Feb. 17, 2014 -- New research has indicated a rise in superbugs at tourist sites along the Upper Ganges River, in the foothills of the Himalayas, caused by annual visits. In particular, the spread of antibiotic resistance to one of the most pristine locations in Asia is linked to human pilgrimages.
Experts from Newcastle University, UK, and the Indian Institute of Technology in Delhi (IIT-Delhi), sampled water and sediments at seven sites along the river. They found that in May and June, when hundreds of thousands of visitors travel to Rishikesh and Haridwar to visit sacred sites, levels of resistance genes that lead to superbugs were found to be around 60 times greater than other times of the year.
Publishing their findings in the journal Environmental Science and Technology, the team says it is important to protect people visiting and living at these sites. Likewise, they argue that preventing the spread of resistance genes that promote life-threating bacteria could be achieved by improving waste management at key tourist sites.
"This isn't a local problem -- it's a global one," said Professor David Graham, an environmental engineer based at Newcastle University. "Temporary visitors from outside the region overload local waste-handling systems, which seasonally reduces water quality at the normally pristine sites."
Graham continued, "The specific resistance gene we studied, called blaNDM-1, causes extreme multi-resistance in many bacteria, therefore we must understand how this gene spreads in the environment. If we can stem the spread of such antibiotic resistant genes locally -- possibly through improved sanitation and waste treatment -- we have a better chance of limiting their spread on larger scales, creating global solutions by solving local problems."
Funded by the Engineering and Physical Sciences Research Council (EPSRC), the aim of the research was to understand how antibiotic resistance was transmitted due to a specific human activity. Local "hot-spots" of antibiotic resistance exist around the world, particularly densely-populated regions with inconsistent sanitation and poor water quality.
By comparing water quality of the Upper Ganges in February and again in June, the team showed that levels of blaNDM-1 were 20 times higher per capita during the visiting season than at other times. Further, monitoring levels of other contaminants in the water, the team showed that overloading of waste treatment facilities was likely to blame and that in many cases, untreated sewage was flowing straight into the river where the pilgrims bathe.
Worldwide, concern is growing over the threat from bacteria that are resistant to the so-called "last resort" class of antibiotics known as Carbapenems, especially if resistance is acquired by aggressive pathogens. Of particular concern is NDM-1, which is a protein that confers resistance in a range of bacteria. NDM-1 was first identified in New Delhi and coded by the resistant gene blaNDM-1.
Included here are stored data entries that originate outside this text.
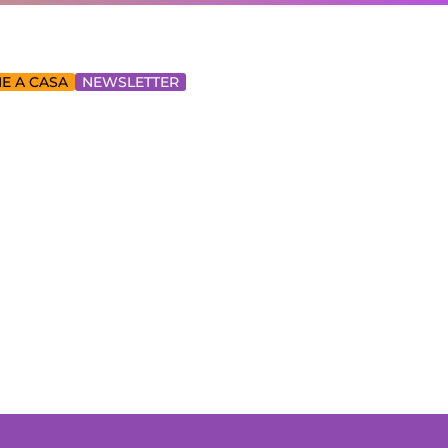
E A CASA
NEWSLETTER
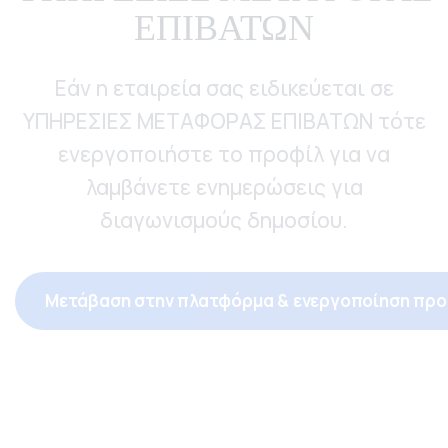
ΕΠΙΒΑΤΩΝ
Εάν η εταιρεία σας ειδικεύεται σε
ΥΠΗΡΕΣΙΕΣ ΜΕΤΑΦΟΡΑΣ ΕΠΙΒΑΤΩΝ τότε
ενεργοποιήστε το προφίλ για να
λαμβάνετε ενημερώσεις για
διαγωνισμούς δημοσίου.
Μετάβαση στην πλατφόρμα & ενεργοποίηση προ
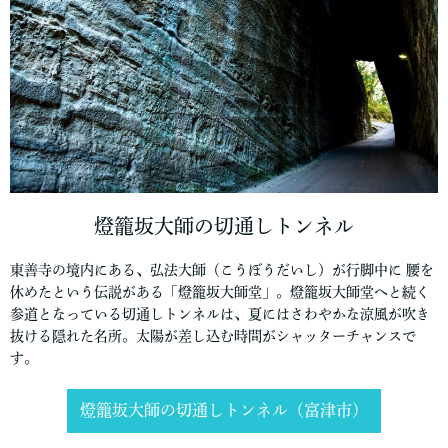
燈籠坂大師の切通しトンネル
東善寺の境内にある、弘法大師（こうぼうだいし）が行脚中に 腰を
休めたという伝説がある「燈籠坂大師堂」。燈籠坂大師堂へと続く
参道となっている切通しトンネルは、夏にはさわやかな涼風が吹き
抜ける隠れた名所。太陽が差し込む時間がシャッターチャンスで
す。
燈籠坂大師の切通しトンネル（富津市）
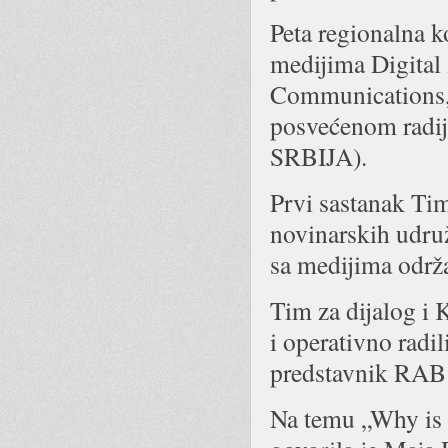
Peta regionalna k
medijima Digital
Communications, 
posvećenom radij
SRBIJA).
Prvi sastanak Tim
novinarskih udruž
sa medijima održa
Tim za dijalog i 
i operativno radi
predstavnik RAB 
Na temu „Why is 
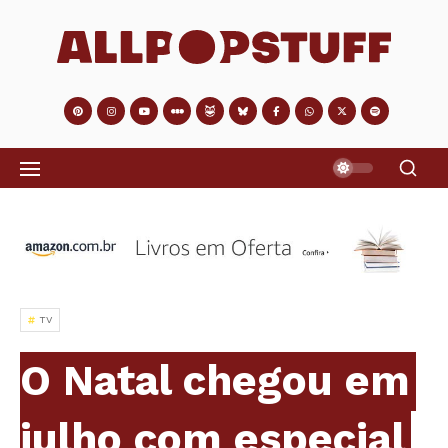
TV
O Natal chegou em
julho com especial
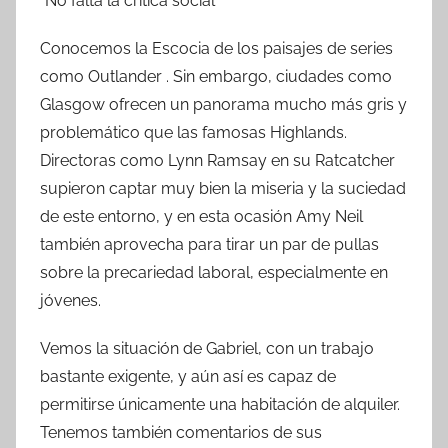
*No falta la crítica social
Conocemos la Escocia de los paisajes de series
como Outlander . Sin embargo, ciudades como
Glasgow ofrecen un panorama mucho más gris y
problemático que las famosas Highlands.
Directoras como Lynn Ramsay en su Ratcatcher
supieron captar muy bien la miseria y la suciedad
de este entorno, y en esta ocasión Amy Neil
también aprovecha para tirar un par de pullas
sobre la precariedad laboral, especialmente en
jóvenes.
Vemos la situación de Gabriel, con un trabajo
bastante exigente, y aún así es capaz de
permitirse únicamente una habitación de alquiler.
Tenemos también comentarios de sus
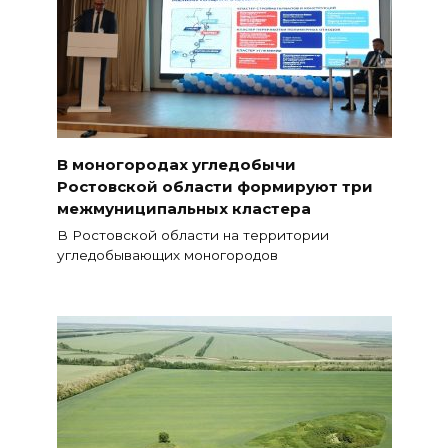
В моногородах угледобычи
Ростовской области формируют три
межмуниципальных кластера
В Ростовской области на территории
угледобывающих моногородов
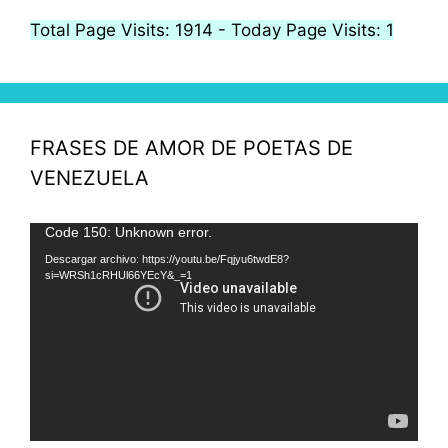
Total Page Visits: 1914 - Today Page Visits: 1
FRASES DE AMOR DE POETAS DE
VENEZUELA
Reproductor
Code 150: Unknown error.
de
Descargar archivo: https://youtu.be/Fqjyu6twdE8?
si=WRSh1cRHUl66YEcY&_=1
vídeo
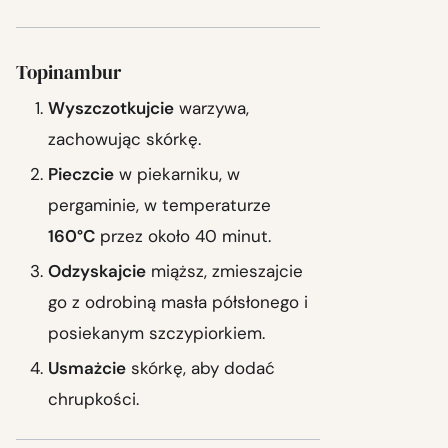
Topinambur
Wyszczotkujcie
warzywa,
zachowując skórkę.
Pieczcie
w piekarniku, w
pergaminie, w temperaturze
160°C
przez około 40 minut.
Odzyskajcie
miąższ, zmieszajcie
go z odrobiną masła półsłonego i
posiekanym szczypiorkiem.
Usmażcie
skórkę, aby dodać
chrupkości.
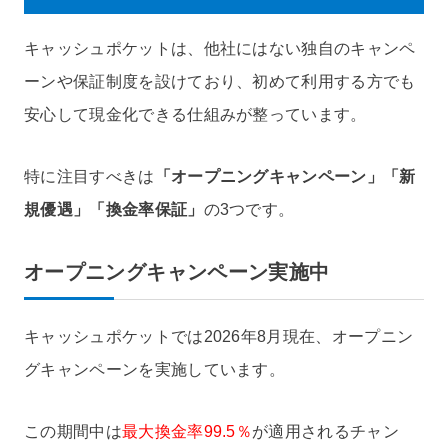
キャッシュポケットは、他社にはない独自のキャンペ
ーンや保証制度を設けており、初めて利用する方でも
安心して現金化できる仕組みが整っています。
特に注目すべきは
「オープニングキャンペーン」「新
規優遇」「換金率保証」
の3つです。
オープニングキャンペーン実施中
キャッシュポケットでは2026年8月現在、オープニン
グキャンペーンを実施しています。
この期間中は
最大換金率99.5％
が適用されるチャン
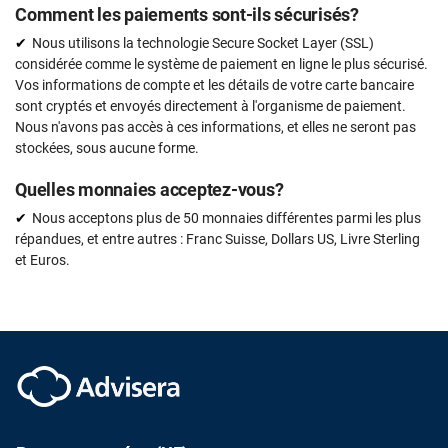
Comment les paiements sont-ils sécurisés?
Nous utilisons la technologie Secure Socket Layer (SSL)
considérée comme le système de paiement en ligne le plus sécurisé.
Vos informations de compte et les détails de votre carte bancaire
sont cryptés et envoyés directement à l'organisme de paiement.
Nous n'avons pas accès à ces informations, et elles ne seront pas
stockées, sous aucune forme.
Quelles monnaies acceptez-vous?
Nous acceptons plus de 50 monnaies différentes parmi les plus
répandues, et entre autres : Franc Suisse, Dollars US, Livre Sterling
et Euros.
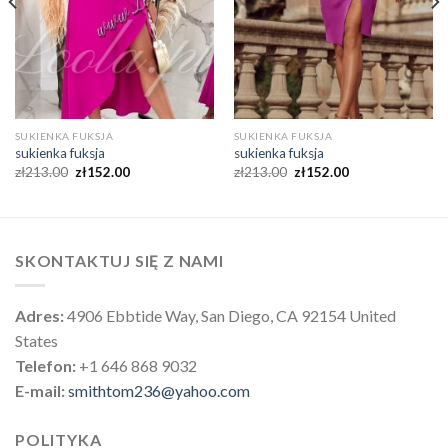
SUKIENKA FUKSJA
SUKIENKA FUKSJA
sukienka fuksja
sukienka fuksja
zł
213.00
zł
152.00
zł
213.00
zł
152.00
SKONTAKTUJ SIĘ Z NAMI
Adres:
4906 Ebbtide Way, San Diego, CA 92154 United
States
Telefon:
+1 646 868 9032
E-mail:
smithtom236@yahoo.com
POLITYKA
Until recently, strains that carry blaNDM-1 were only found in clinical settings, but in 2008, blaNDM-1 positive strains were found in surface waters in Delhi. Since then, blaNDM-1 has been found elsewhere in the world, including new variants. There are currently few antibiotics to combat bacteria that are resistant to Carbapenems, and worldwide spread of blaNDM-1 is a growing concern.
Graham, who is based in the School of Civil Engineering and Geosciences at Newcastle University, UK, said the team had planned to repeat their experiments last year, but the region was hit by massive floods in June and the experiments were abandoned.
The team has since returned to Rishikesh and Haridwar and hope their work will prompt public action to improve local sanitation, protecting these socially important sites. On a global scale, they want policymakers to recognize the importance of clean drinking water in the fight against antibiotic resistance.